Today I ran in to a little bit of a snag while working on a generic approach to data persistance. I wanted to have the ability to do the following:

this.Worlds = this.StorageSource.Load< IWorld>().ToList();

The result of the above call would go to the data source, find all of the objects that implement IWorld and restore them. The problem however is that there might be multiple implementations of IWorld. The engine ships with DefaultWorld and someone might come along and write a SullyWorld. Both of which can be used simultaneously in the game. With that however came issues with data persistance. How do you persist this to the data store and maintain data integrity? For instance, the StorageSource must identify how it can save an object to its data store and know what that object is during restore. This would be easy if the game was going to built by developers using the source. You would just manually specify

this.StorageSource.Save< DefaultWorld>(this.Worlds.First());

However the goal is to have the entire game created within a editor. On top of that, I want the ability to download custom IWorlds from other users and plug them straight in to the engine via the editor and have the persistance code continue to work. This puts a bit of a dampner on Generics because you can't do the following with Generics:

this.StorageSource.Save< typeof(this.Worlds.First())>(this.Worlds.First());

You must strongly type the generic parameter. This presents a couple of tricky issues. One, the persistant store knows ahead of time that the IWorld object it is saving is DefaultWorld that implements IWorld. However, once saved and I request that the IPersistanceStorage object re-fetch the IWorld objects from the data store, it doesn't know what objects belong to what Types. It only knows that they all are IWorld. How do we fix this? Once way to address that, is to store some meta-data that links everything together. I'm a bit apprehensive of that because it makes the persistance store to brittle in my opinion.

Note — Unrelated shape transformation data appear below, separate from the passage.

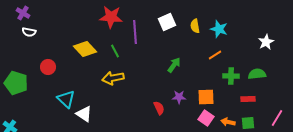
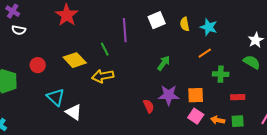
red star: (111, 17) -> (67, 15), moved, turned 30
yellow diamond: (85, 49) -> (75, 60), moved
green semicircle: (257, 74) -> (252, 62), moved, turned 36
purple star: (179, 97) -> (169, 95), size x1.5

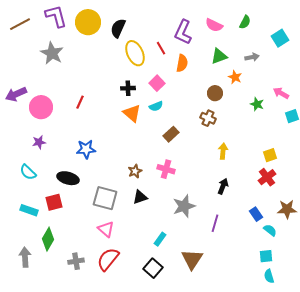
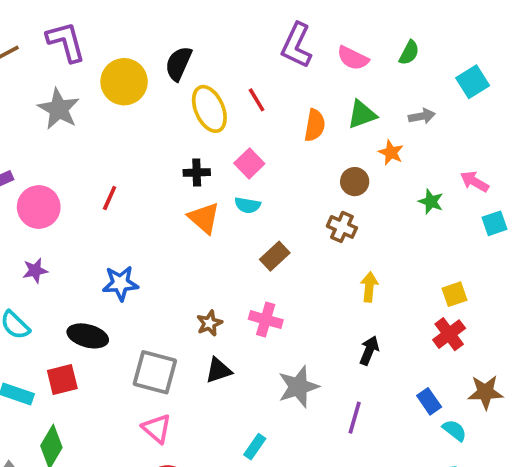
yellow circle: (88, 22) -> (124, 82), moved
purple L-shape: (183, 32) -> (297, 45), moved
orange semicircle: (182, 63) -> (315, 125), moved
cyan semicircle: (156, 106) -> (248, 205), turned 32

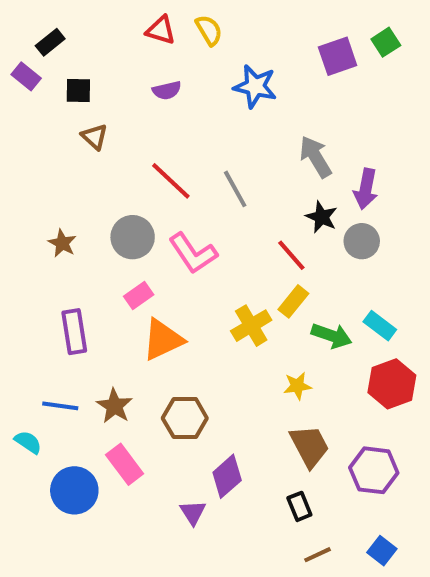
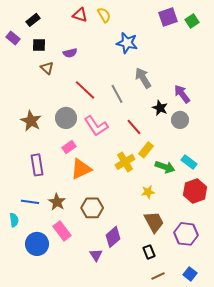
black rectangle: (50, 42) -> (33, 20), moved
purple square: (338, 56) -> (168, 17), moved
purple semicircle: (167, 90) -> (70, 53), moved
gray arrow: (315, 157) -> (143, 78), moved
purple arrow: (366, 189) -> (182, 94), turned 132
brown star: (62, 243) -> (31, 121), size x1.5
red line: (291, 255) -> (134, 127), moved
cyan semicircle: (28, 442) -> (14, 220), turned 48

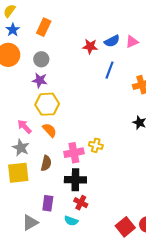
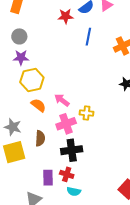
pink arrow: (24, 127) -> (62, 100), moved
red cross: (81, 203) -> (67, 174), moved

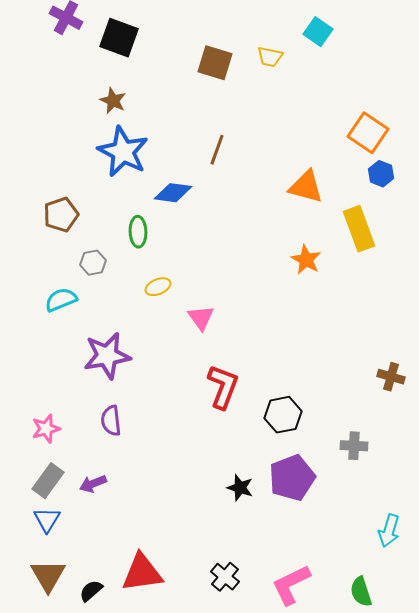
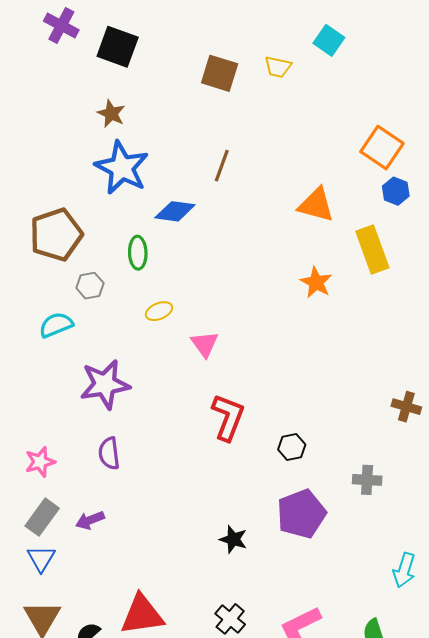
brown pentagon: (61, 215) -> (56, 235), size x1.4
black hexagon: (283, 415) -> (292, 447), size x0.7
black star: (240, 488) -> (233, 539), moved

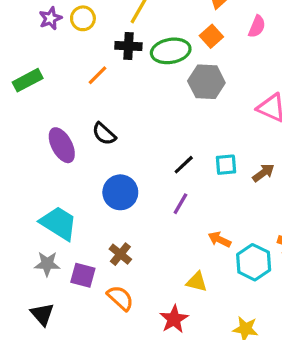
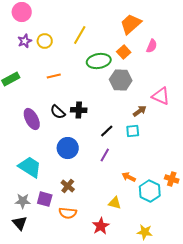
black cross: (128, 46) -> (79, 110), moved
orange line: (98, 75) -> (54, 76), turned 32
brown arrow: (263, 173) -> (140, 111), moved
gray star: (47, 264) -> (23, 201), moved
orange semicircle: (120, 298) -> (68, 213), turned 144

Since any one can create a IPersistedStorage based object, it really becomes even more difficult to track by the engine. So I think the best choice is to have each individual implementation track this by themselves. Forcing all IPersistedStorage implementations to handle type inferrence itself won't break the fact that you can hot-swap data stores at runtime. As long as the data is loaded in memory (which it will be), you can re-persist to any storage provider you want.

By default, I want to ship with both XML Serialization support and SQLite support. I can solve this problem for XML serialization because I can load the XML before deserializing, determine the Type specified in it, instance that Type and then perform the deserialization. For the database, I will store all of the Types in a table that matches their interface implementation. Each table will have to have a column that specifies what the original Type actually was, so that I can re-instance that. The downside is I will not be able to use any existing ORMs and will have to create my own wrapper to read in the data and instance objects based off of the column data. Not optimal, so I will continue to explore it.